Task instructions = Search the listing for the word "than" and copy every line where it turns up.

Input for this task =
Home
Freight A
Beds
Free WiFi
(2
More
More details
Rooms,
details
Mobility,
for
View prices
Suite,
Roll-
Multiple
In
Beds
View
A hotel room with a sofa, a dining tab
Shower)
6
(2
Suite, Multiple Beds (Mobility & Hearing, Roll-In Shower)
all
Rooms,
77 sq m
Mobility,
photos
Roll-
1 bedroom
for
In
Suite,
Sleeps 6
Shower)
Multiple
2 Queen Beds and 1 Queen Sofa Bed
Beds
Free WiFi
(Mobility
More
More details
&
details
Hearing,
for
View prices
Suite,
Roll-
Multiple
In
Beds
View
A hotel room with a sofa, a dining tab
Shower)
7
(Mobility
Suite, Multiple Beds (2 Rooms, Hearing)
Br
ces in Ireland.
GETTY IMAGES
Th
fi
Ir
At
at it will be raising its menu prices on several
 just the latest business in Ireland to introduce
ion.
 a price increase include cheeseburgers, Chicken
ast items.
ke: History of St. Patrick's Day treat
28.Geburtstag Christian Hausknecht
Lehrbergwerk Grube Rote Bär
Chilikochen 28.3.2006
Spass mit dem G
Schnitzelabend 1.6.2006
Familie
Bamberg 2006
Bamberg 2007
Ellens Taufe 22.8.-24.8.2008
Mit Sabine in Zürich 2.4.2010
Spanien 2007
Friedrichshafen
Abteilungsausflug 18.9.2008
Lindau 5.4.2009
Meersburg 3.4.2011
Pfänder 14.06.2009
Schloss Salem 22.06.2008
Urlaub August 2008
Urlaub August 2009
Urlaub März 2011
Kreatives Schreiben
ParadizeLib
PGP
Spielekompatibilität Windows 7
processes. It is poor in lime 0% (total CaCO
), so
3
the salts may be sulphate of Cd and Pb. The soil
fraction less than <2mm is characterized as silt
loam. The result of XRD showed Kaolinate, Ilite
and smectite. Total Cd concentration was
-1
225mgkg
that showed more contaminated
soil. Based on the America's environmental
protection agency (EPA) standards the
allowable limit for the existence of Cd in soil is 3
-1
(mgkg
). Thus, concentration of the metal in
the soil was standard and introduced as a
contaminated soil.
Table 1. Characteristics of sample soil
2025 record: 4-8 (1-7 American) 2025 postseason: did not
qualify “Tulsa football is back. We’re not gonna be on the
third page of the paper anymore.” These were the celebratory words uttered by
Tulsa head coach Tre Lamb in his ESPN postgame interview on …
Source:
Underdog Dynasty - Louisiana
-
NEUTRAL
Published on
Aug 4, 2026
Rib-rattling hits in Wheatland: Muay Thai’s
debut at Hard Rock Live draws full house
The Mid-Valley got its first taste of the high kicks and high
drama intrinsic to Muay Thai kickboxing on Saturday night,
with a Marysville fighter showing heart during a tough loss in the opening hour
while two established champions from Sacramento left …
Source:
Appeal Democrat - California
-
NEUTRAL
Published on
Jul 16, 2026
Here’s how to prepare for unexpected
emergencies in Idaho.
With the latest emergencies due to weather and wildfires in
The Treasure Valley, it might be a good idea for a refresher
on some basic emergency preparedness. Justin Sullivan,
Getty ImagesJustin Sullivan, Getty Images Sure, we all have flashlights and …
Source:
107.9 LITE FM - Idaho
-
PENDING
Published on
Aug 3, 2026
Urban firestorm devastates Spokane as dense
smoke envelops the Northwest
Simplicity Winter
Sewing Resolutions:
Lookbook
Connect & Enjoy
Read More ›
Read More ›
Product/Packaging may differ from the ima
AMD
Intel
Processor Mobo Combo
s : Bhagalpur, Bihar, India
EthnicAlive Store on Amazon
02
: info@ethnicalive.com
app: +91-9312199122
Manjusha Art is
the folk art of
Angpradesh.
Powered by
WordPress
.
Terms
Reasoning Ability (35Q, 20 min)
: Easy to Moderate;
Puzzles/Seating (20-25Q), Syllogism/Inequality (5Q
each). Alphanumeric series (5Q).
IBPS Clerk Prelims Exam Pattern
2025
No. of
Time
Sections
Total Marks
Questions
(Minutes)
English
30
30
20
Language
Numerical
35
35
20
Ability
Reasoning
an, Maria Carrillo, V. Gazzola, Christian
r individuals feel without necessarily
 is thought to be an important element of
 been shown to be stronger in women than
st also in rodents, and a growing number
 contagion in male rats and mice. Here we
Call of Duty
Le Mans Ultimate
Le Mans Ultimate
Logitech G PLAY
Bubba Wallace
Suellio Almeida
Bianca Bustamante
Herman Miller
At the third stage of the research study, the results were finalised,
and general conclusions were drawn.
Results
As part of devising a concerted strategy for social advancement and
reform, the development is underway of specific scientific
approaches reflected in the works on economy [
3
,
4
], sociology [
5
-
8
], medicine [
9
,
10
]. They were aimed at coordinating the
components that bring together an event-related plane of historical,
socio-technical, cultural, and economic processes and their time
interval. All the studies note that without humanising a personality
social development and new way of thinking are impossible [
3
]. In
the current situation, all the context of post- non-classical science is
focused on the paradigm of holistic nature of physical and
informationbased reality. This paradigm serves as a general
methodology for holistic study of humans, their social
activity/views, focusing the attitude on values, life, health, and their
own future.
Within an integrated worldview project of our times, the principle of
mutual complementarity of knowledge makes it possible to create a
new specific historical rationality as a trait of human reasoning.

Response to the task =
fraction less than <2mm is characterized as silt
 been shown to be stronger in women than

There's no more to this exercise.